** Activity **
The data below should be printed in full, exactly, and without any of its images.

▬▬▬

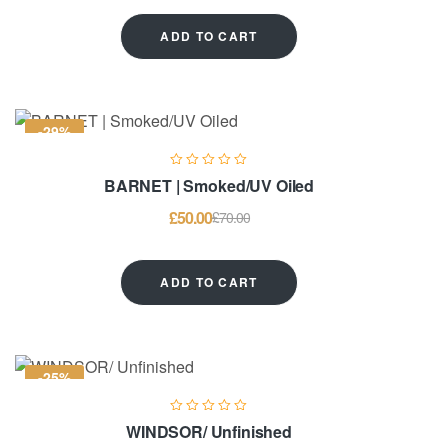
ADD TO CART
-29%
BARNET | Smoked/UV Oiled
£
50.00
£
70.00
ADD TO CART
-25%
WINDSOR/ Unfinished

▬▬▬

** Your response **
ADD TO CART
-29%
BARNET | Smoked/UV Oiled
£
50.00
£
70.00
ADD TO CART
-25%
WINDSOR/ Unfinished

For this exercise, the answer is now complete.